Purpose. Patients diagnosed with clinically localized prostate cancer have more surgical treatment options than in the past. This paper focuses on the procedures' oncological or functional outcomes and perioperative morbidities of radical retropubic prostatectomy, radical perineal prostatectomy, and robotic-assisted laparoscopic radical prostatectomy. Materials and Methods. A MEDLINE/PubMed search of the literature on radical prostatectomy and other new management options was performed. Results. Compared to the open procedures, robotic-assisted radical prostatectomy has no confirmed significant difference in most literatures besides less blood loss and blood transfusion. Nerve sparing is a safe means of preserving potency on well-selected patients undergoing radical prostatectomy. Positive surgical margin rates of radical prostatectomy affect the recurrence and survival of prostate cancer.

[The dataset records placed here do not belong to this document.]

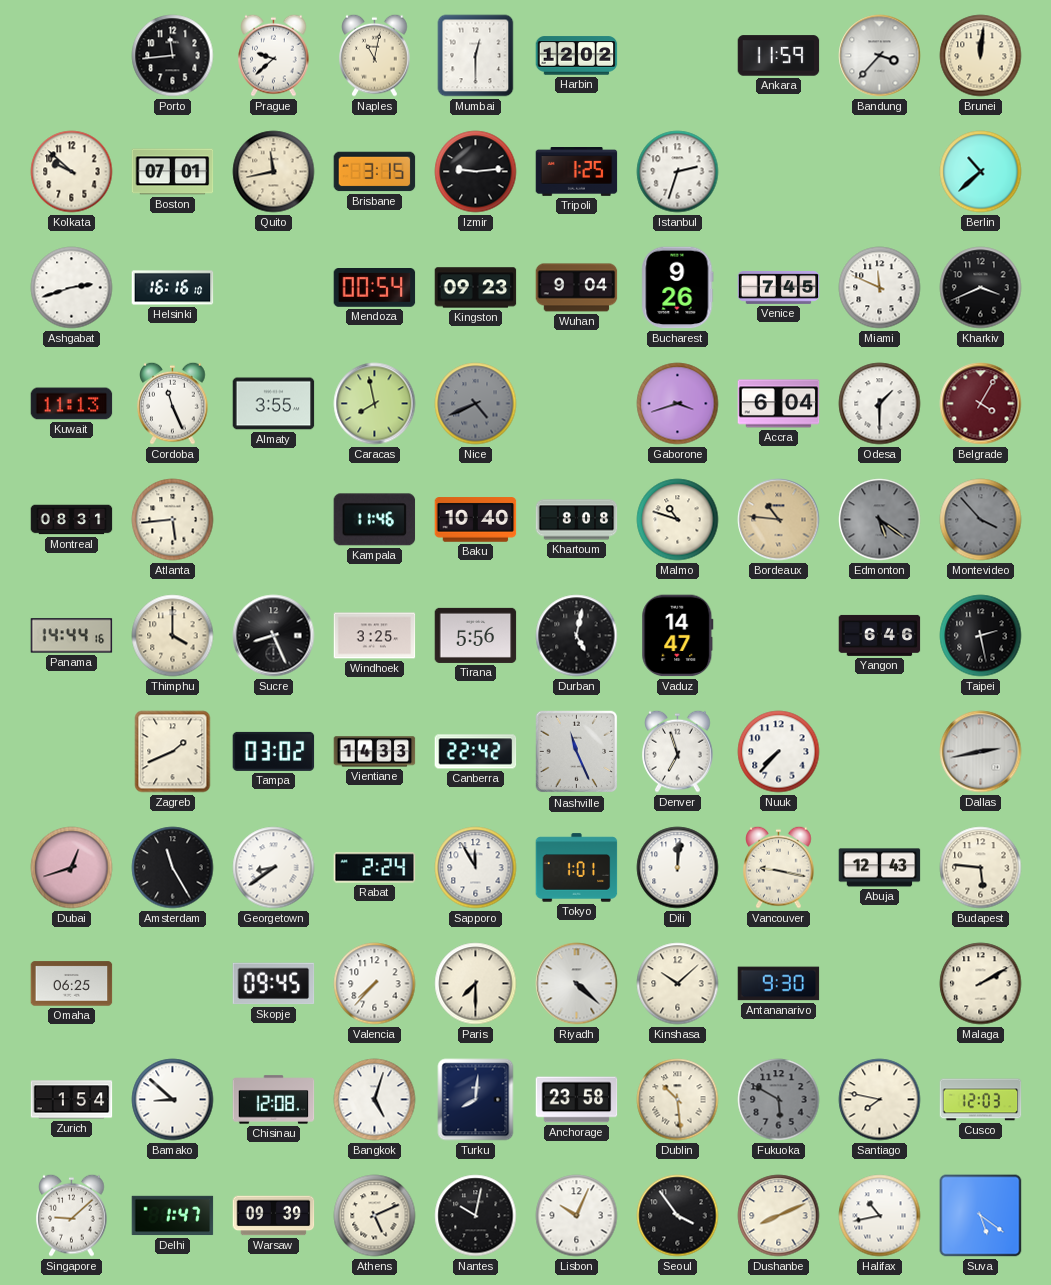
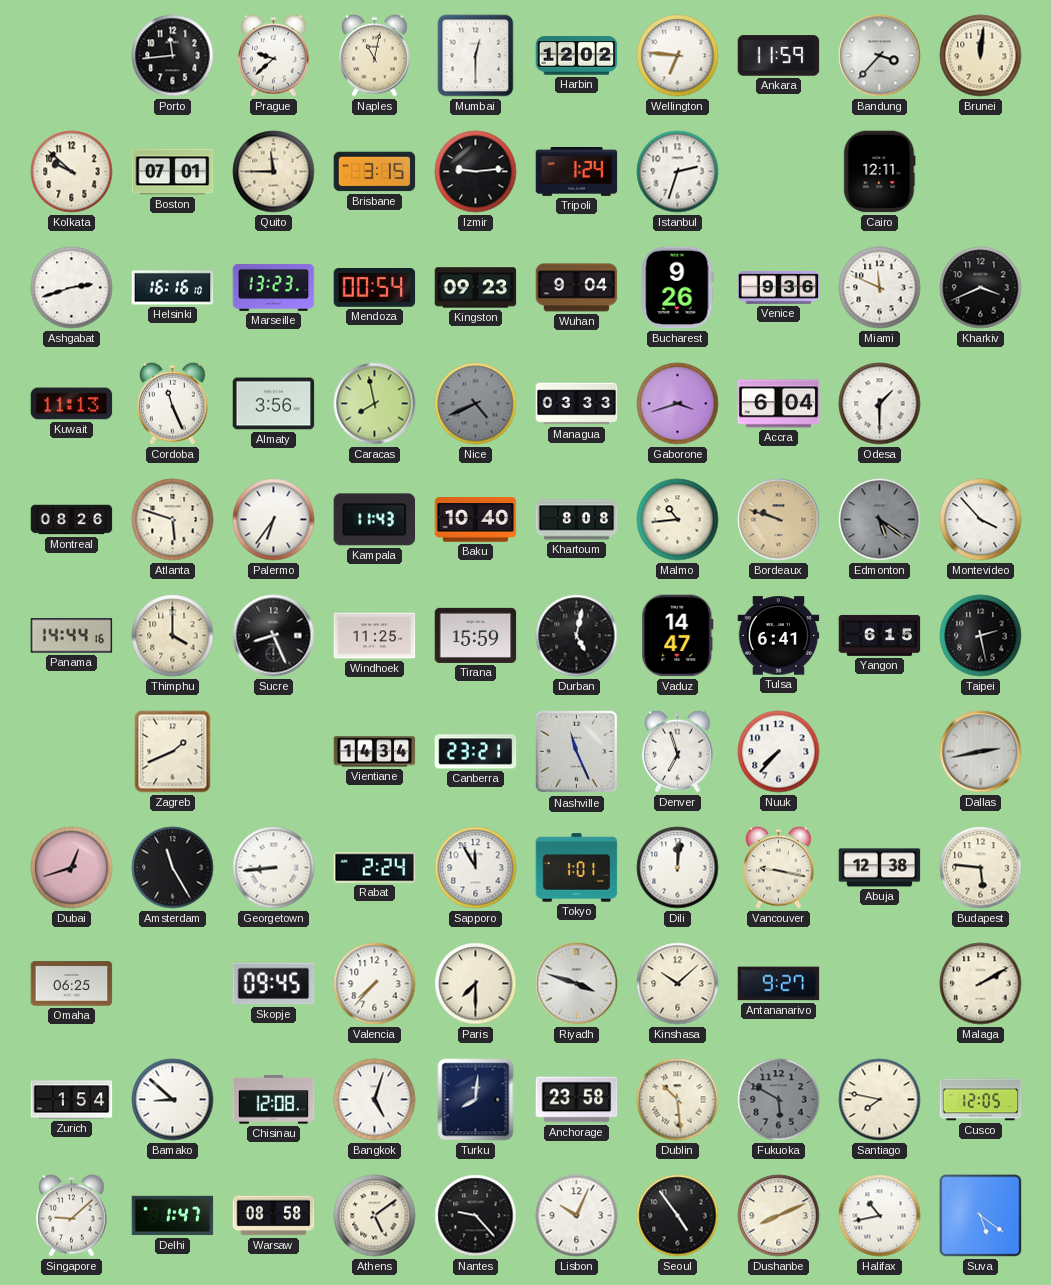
Wellington: none -> 6:46
Quito: 11:43 -> 11:45
Tripoli: 1:25 -> 1:24
Cairo: none -> 12:11
Berlin: 10:38 -> none
Marseille: none -> 13:23
Venice: 7:45 -> 9:36
Almaty: 3:55 -> 3:56
Managua: none -> 03:33
Belgrade: 4:05 -> none
Montreal: 08:31 -> 08:26
Atlanta: 5:44 -> 5:48
Palermo: none -> 6:36
Kampala: 11:46 -> 11:43
Malmo: 10:48 -> 10:44
Bordeaux: 10:46 -> 9:48
Montevideo dial: grey -> white
Windhoek: 3:25 -> 11:25
Tirana: 5:56 -> 15:59
Tulsa: none -> 6:41
Yangon: 6:46 -> 6:15
Tampa: 03:02 -> none
Vientiane: 14:33 -> 14:34
Canberra: 22:42 -> 23:21
Georgetown: 8:39 -> 8:44
Abuja: 12:43 -> 12:38
Riyadh: 4:22 -> 3:48
Antananarivo: 9:30 -> 9:27
Cusco: 12:03 -> 12:05
Warsaw: 09:39 -> 08:58
Athens: 5:11 -> 5:09
Nantes: 10:02 -> 9:23
Seoul: 3:54 -> 4:54
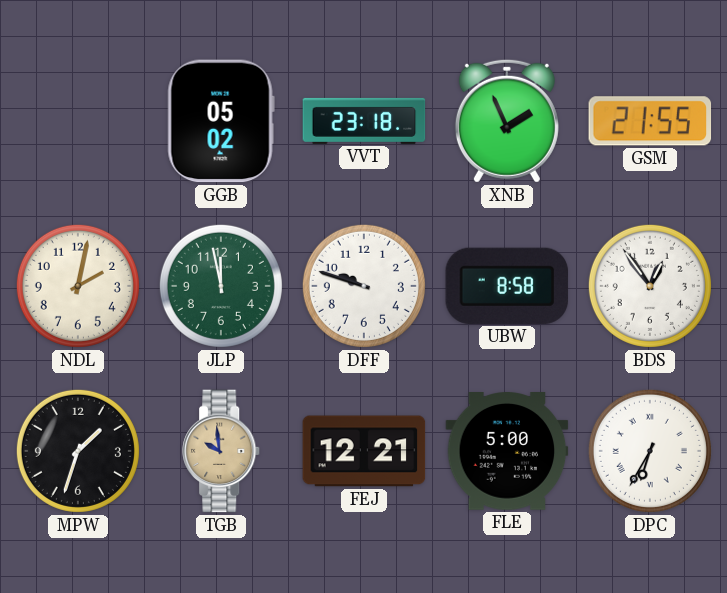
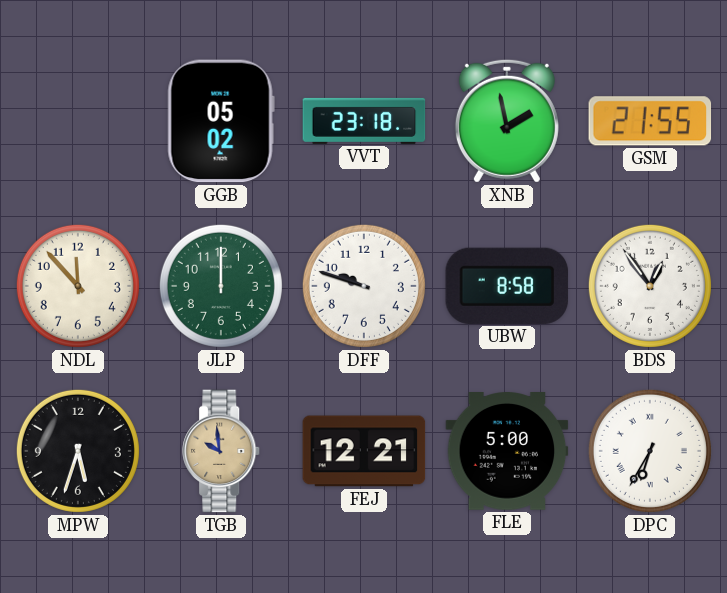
XNB: 1:56 -> 1:58
NDL: 2:02 -> 11:53
JLP: 11:58 -> 12:00
MPW: 1:33 -> 5:33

The urinary and sexual function outcomes have been vastly improved. Neoadjuvant treatment only affects the rate of positive surgical margin. Adjuvant therapy can delay and reduce the risk of recurrence and improve the survival of the high risk prostate cancer. Conclusions. For the majority of patients with organ-confined prostate cancer, radical prostatectomy remains a most effective approach. Radical perineal prostatectomy remains a viable approach for patients with morbid obesity, prior pelvic surgery, or prior pelvic radiation. Robot-assisted laparoscopic prostatectomy (RALP) has become popular among surgeons but has not yet become the firmly established standard of care. Long-term data have confirmed the efficacy of radical retropubic prostatectomy with disease control rates and cancer-specific survival rates.